As Secretary of State, Dulles concentrated on building up the North Atlantic Treaty Organization and forming other alliances (a phenomenon described as his "Pactomania") as part of his strategy of controlling Soviet expansion by threatening massive retaliation in the event of a war. In the 1950s, he worked alongside people in Vietnam, and others, to reduce French influence in Vietnam as well as asking the United States to attempt to cooperate with the French in the aid of strengthening Diem's Army. Over time Dulles concluded that it was time to "ease France out of Vietnam". In 1950 he also helped initiate the ANZUS Treaty for mutual protection with Australia and New Zealand.

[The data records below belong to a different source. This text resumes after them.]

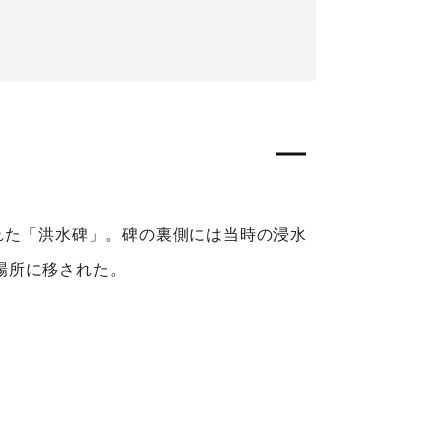
れた「洪水碑」。碑の裏側には当時の浸水
場所に移された。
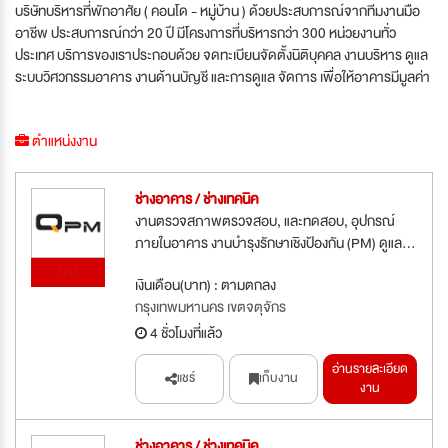
บริษัทบริหารที่พักอาศัย ( คอนโด - หมู่บ้าน ) ด้วยประสบการณ์จากทีมงานมือ
อาชีพ ประสบการณ์กว่า 20 ปี มีโครงการที่บริหารกว่า 300 หน่วยงานทั่ว
ประเทศ บริการของเราประกอบด้วย จดทะเบียนจัดตั้งนิติบุคคล งานบริหาร ดูแล
ระบบวิศวกรรมอาคาร งานด้านบัญชี และการดูแล จัดการ เพื่อให้อาคารมีมูลค่า
ตำแหน่งงาน
ช่างอาคาร / ช่างเทคนิค
งานตรวจสภาพตรวจสอบ, และทดสอบ, อุปกรณ์
ภายในอาคาร งานบำรุงรักษาเชิงป้องกัน (PM) ดูแล...
ใหม่
เงินเดือน(บาท) : ตามตกลง
กรุงเทพมหานคร เขตจตุจักร
4 ชั่วโมงที่แล้ว
อ่านรายละเอียด
แชร์
เก็บงาน
งาน
ช่างอาคาร / ช่างเทคนิค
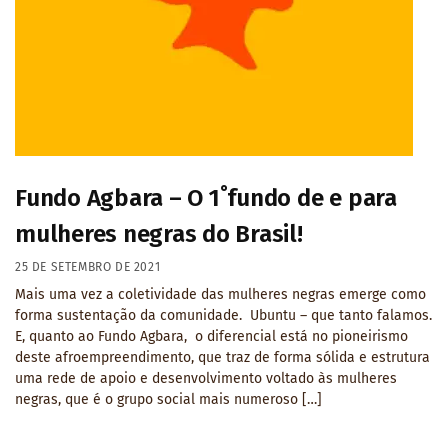
Fundo Agbara – O 1˚fundo de e para
mulheres negras do Brasil!
25 DE SETEMBRO DE 2021
Mais uma vez a coletividade das mulheres negras emerge como
forma sustentação da comunidade. Ubuntu – que tanto falamos.
E, quanto ao Fundo Agbara, o diferencial está no pioneirismo
deste afroempreendimento, que traz de forma sólida e estrutura
uma rede de apoio e desenvolvimento voltado às mulheres
negras, que é o grupo social mais numeroso […]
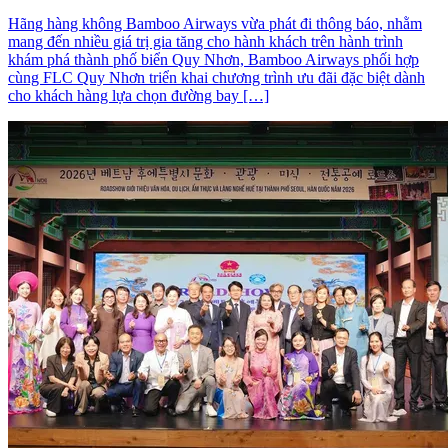
Hãng hàng không Bamboo Airways vừa phát đi thông báo, nhằm
mang đến nhiều giá trị gia tăng cho hành khách trên hành trình
khám phá thành phố biển Quy Nhơn, Bamboo Airways phối hợp
cùng FLC Quy Nhơn triển khai chương trình ưu đãi đặc biệt dành
cho khách hàng lựa chọn đường bay […]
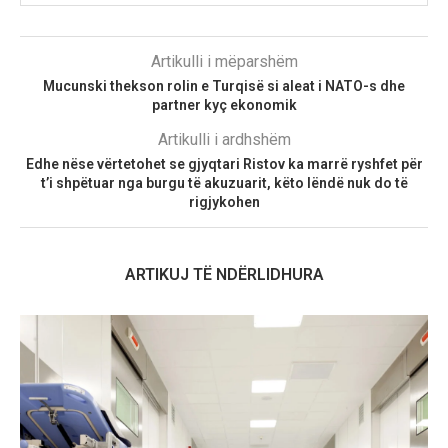
Artikulli i mëparshëm
Mucunski thekson rolin e Turqisë si aleat i NATO-s dhe
partner kyç ekonomik
Artikulli i ardhshëm
Edhe nëse vërtetohet se gjyqtari Ristov ka marrë ryshfet për
t’i shpëtuar nga burgu të akuzuarit, këto lëndë nuk do të
rigjykohen
ARTIKUJ TË NDËRLIDHURA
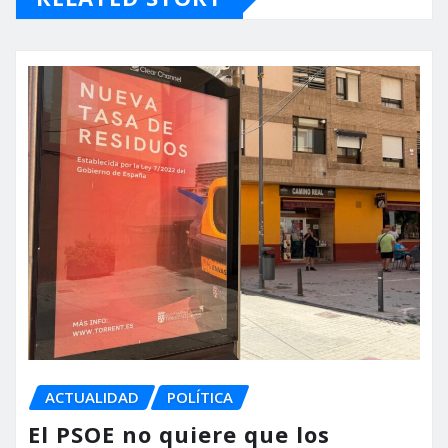
ACTUALIDAD
POLÍTICA
El PSOE no quiere que los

Dulles strongly opposed communism, believing it was "Godless terrorism". One of his first major policy shifts towards a more aggressive position against communism occurred in March 1953, when Dulles supported Eisenhower's decision to direct the Central Intelligence Agency (CIA), then headed by his brother Allen Dulles, to draft plans to overthrow the Prime Minister Mohammed Mossadegh of Iran. This led directly to the coup d'état via Operation Ajax in support of Mohammad Reza Pahlavi, who became the Shah of Iran.
In 1954 during at the height of the Battle of Dien Bien Phu, Dulles hoped that American forces could attempt to help the beleaguered French army. Operation Vulture was planned; an aerial assault on the opposing communist Viet Minh siege positions. Eisenhower made American participation reliant on British support, but Foreign Secretary Sir Anthony Eden was opposed and Vulture was reluctantly cancelled. With Dien Bien Phu's fall to the communists, Dulles fell out with Eden. At the 1954 Geneva Conference which concerned the breakup of French Indochina he forbade any contact with the Chinese delegation, refusing to shake hands with Zhou Enlai, the lead Chinese negotiator. He subsequently left leaving the US to avoid direct association with the negotiations.
Later during 1954 Dulles became the architect of the Southeast Asia Treaty Organization (SEATO). The treaty, signed by representatives of Australia, Britain, France, New Zealand, Pakistan, the Philippines, Thailand and the United States, provided for collective action against aggression.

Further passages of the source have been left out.